Esse liquido translúcido que sobra, no entanto, tá longe de ser desprezível. Primeiro porque ele é nutricionalmente bem rico, e também porque ele está cheio de leveduras interessantes. Então jogar fora é um mau negócio.

Essa questão não é exclusividade só de quem faz as coisas em casa. Soro de leite é um problemão na indústria, não por conta da fabricação de iogurte e coalhada, mas principalmente por conta do fabrico de queijo, que também precisa de muita drenagem.

Uma parte desse soro na indústria é comumente utilizada pra produzir ricota. Parece estranho que a ricota saia daquele líquido translúcido, mas a ricota industrial costuma ser produzida assim. No entanto, essa é uma alternativa muito pouco viável pra ambientes domésticos porque o volume de soro necessário pra esse tipo de produção é grande. Pra se ter uma ideia, é preciso de 20 a 25 litros de soro de leite pra produzir 1kg de ricota. Só quem tem uma pequena produção comercial consegue pensar nessa possibilidade.

Algumas pessoas vão sugerir colocar esse soro no preparo de sucos, ou adicionar em sopas e no preparo do arroz, como um jeito de você ir bebendo esse soro imperceptivelmente. Ou ainda, tomar uma colher dissolvida num copo de água em jejum pela manhã, como um remédio pra melhorar a digestão. Ainda que sejam possibilidades, pelo menos pra mim essas ideias não fazem nenhum sentido.
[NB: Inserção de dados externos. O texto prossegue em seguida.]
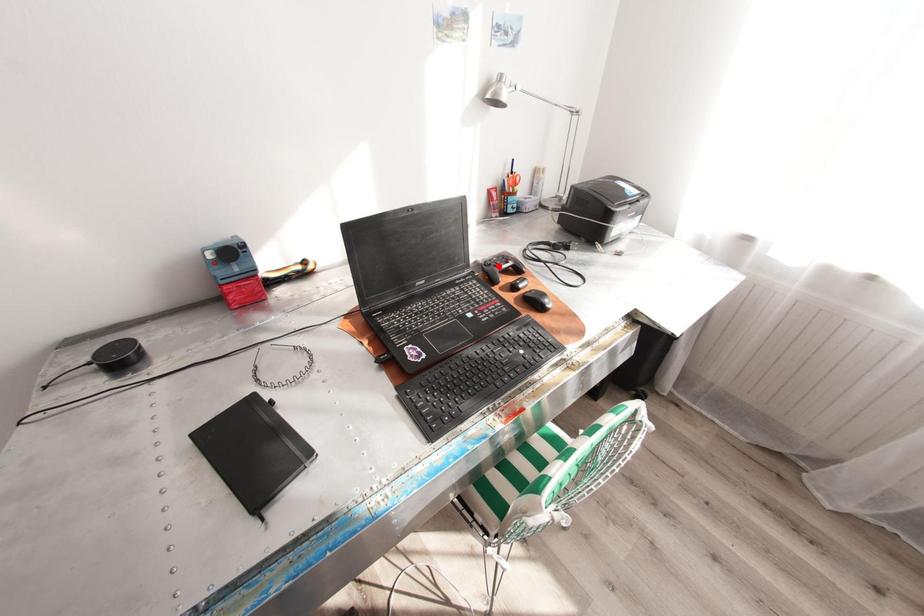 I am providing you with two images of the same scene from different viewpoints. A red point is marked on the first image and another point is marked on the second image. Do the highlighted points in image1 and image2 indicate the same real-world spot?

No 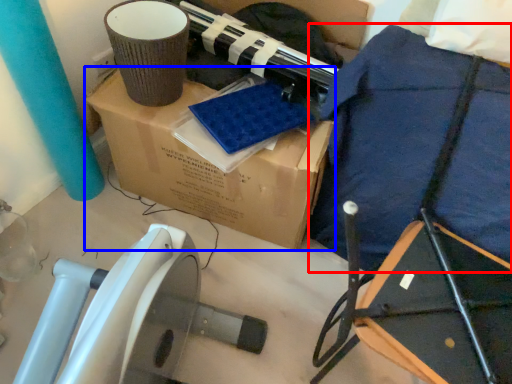 Question: Which of the following is the closest to the observer, blanket (highlighted by a red box) or box (highlighted by a blue box)?

Choices:
 (A) blanket
 (B) box

Answer: (A)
Elas se preocupam só com o aspecto nutricional da coisa, e deixam de lado a preocupação com o prazer, com o sabor e alegria de comer algo que faça bem a todos os nossos sentidos. Por isso, as sugestões que vou dar aqui são as que me parecem coerentes com uma visão integral do que seja um alimento: algo que faz parte da nossa cultura, e nos faz bem fisicamente mas também psicológica e socialmente. É isso o que norteia as ideias que compartilho, sempre.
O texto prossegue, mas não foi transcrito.